How to complete this task: Begin with the line containing "a) The right" and end with the last line of the data below; return those lines exactly, and only those.

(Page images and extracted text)
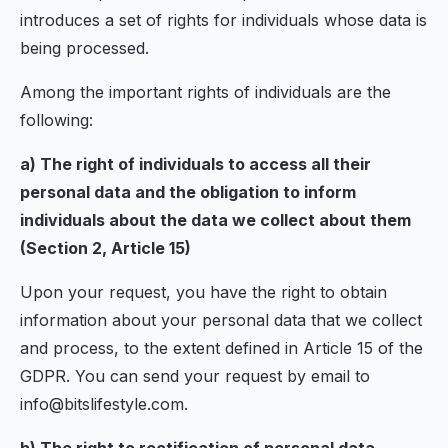
introduces a set of rights for individuals whose data is
being processed.
Among the important rights of individuals are the
following:
a) The right of individuals to access all their
personal data and the obligation to inform
individuals about the data we collect about them
(Section 2, Article 15)
Upon your request, you have the right to obtain
information about your personal data that we collect
and process, to the extent defined in Article 15 of the
GDPR. You can send your request by email to
info@bitslifestyle.com.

Output of the exercise:
a) The right of individuals to access all their
personal data and the obligation to inform
individuals about the data we collect about them
(Section 2, Article 15)
Upon your request, you have the right to obtain
information about your personal data that we collect
and process, to the extent defined in Article 15 of the
GDPR. You can send your request by email to
info@bitslifestyle.com.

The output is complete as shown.